Delicious News, Not
It was not news. It was rumor.
Two days ago, I caught news of Yahoo announcing that the Delicious social bookmarking service is on a "sunset policy" and will be shut down. This was heavily circulated in the news and tweeted about in Twitter. Earlier this month, I began my Delicious experience and since then I have established a couple of months worth of bookmarks in Delicious. I was very upset by the announcement because I have a reliance on Delicious links and an RSS feed of those links through the icons illustrated below.
I immediately began looking for a replacement service. I did not want to go with the smaller players because they are subject to the same peril as Delicious which used to be supported by Yahoo.
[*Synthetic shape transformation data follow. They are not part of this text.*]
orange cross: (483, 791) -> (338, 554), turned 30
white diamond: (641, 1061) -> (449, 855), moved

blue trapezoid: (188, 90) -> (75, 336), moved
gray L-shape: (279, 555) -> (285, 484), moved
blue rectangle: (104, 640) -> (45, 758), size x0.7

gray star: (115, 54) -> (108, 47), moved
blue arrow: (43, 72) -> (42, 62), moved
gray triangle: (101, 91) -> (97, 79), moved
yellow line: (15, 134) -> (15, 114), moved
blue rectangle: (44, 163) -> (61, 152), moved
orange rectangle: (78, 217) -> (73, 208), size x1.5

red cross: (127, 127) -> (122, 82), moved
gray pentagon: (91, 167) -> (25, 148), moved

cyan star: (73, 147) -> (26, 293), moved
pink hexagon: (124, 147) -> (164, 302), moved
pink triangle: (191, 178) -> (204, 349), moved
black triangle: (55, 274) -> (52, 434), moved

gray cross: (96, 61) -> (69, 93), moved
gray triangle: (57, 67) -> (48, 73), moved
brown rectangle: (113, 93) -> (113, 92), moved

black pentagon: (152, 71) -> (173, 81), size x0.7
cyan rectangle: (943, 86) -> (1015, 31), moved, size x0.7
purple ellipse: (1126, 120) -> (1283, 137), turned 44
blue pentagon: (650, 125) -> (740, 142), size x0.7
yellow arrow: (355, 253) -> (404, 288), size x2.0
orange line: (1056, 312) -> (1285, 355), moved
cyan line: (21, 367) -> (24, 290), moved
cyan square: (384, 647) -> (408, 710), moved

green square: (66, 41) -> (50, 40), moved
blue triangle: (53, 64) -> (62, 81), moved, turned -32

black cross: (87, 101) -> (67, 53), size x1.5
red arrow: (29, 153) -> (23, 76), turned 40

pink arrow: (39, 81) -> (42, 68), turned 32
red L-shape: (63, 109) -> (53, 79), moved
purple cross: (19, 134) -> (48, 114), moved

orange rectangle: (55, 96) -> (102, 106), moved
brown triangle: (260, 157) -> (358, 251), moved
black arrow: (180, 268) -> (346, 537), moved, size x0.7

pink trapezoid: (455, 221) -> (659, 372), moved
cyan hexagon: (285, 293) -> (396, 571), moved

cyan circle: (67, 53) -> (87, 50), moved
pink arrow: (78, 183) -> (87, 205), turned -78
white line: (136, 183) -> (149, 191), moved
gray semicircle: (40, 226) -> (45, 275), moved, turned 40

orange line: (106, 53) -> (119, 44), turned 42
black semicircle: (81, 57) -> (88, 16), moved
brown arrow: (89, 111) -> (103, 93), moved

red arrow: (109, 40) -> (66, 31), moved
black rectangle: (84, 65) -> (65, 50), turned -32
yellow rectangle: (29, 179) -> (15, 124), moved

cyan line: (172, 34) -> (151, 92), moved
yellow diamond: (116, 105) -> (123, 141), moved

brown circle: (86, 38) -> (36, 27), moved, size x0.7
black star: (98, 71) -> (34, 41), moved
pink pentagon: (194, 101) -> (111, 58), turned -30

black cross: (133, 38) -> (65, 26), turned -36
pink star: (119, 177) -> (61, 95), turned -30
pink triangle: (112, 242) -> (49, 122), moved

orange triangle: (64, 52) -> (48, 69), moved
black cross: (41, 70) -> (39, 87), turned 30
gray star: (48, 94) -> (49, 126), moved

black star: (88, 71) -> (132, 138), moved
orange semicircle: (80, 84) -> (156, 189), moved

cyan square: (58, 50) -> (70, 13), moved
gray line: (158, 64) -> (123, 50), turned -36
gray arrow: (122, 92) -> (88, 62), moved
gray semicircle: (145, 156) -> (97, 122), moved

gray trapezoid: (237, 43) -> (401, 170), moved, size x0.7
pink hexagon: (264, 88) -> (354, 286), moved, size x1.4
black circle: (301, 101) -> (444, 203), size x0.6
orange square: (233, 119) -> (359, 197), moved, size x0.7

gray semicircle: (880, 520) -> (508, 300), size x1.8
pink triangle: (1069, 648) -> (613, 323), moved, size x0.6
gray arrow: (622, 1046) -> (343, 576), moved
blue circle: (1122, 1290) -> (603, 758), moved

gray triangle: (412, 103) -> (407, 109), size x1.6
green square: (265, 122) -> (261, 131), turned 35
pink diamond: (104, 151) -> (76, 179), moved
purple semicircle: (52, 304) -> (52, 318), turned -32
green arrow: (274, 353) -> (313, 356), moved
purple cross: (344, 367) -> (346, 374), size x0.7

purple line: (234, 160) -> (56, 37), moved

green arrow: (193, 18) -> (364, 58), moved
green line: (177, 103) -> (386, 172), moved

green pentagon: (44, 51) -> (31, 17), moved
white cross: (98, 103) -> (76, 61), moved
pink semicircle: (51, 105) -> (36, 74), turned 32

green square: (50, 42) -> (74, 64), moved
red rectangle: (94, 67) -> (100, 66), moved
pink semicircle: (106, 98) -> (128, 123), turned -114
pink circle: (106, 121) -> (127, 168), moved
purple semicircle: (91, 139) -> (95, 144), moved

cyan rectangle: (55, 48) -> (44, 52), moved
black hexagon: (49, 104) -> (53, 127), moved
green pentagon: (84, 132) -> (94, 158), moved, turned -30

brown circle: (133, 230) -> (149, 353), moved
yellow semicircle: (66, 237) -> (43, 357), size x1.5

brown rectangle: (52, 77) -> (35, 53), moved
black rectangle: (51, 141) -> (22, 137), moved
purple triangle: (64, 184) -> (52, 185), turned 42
When I discovered that the Google Bookmarks service exists, I went in that direction. As it turns out, the Google Bookmarks service only supports private bookmarks whereas Delicious supports both private and public bookmarks. Because I use Delicious for its public bookmarking support, Google Bookmarks was not a replacement candidate.
There are various smaller players offering social bookmarking services with some charging for the service. I prefer a free service (as I am getting now with Delicious) and from a bigger player (if I am going to invest putting my bookmarks into another service, I want longevity).
Yesterday, news and Twitter tweets revealed that Yahoo has clarified their position with Delicious. True, Delicious is no longer a strategic fit at Yahoo and the service is on a "sunset policy" but Yahoo is re-assuring users to remain with Delicious as Yahoo is seeking a buyer to sustain the Delicious service.
As I discussed this Delicious plight with others, a couple of ideas surfaced:
- Google could buy Delicious
- Delicious could go open source
As a user wishing for Delicious to be backed and supported by a major player, Google buying Delicious is my preference. As a service, I want good performance and the Google server infrastructure is second to none. My main concern for Delicious going open source is twofold:
- I have seen open source projects go terribly wrong (granted Linux has been a great success on the server side).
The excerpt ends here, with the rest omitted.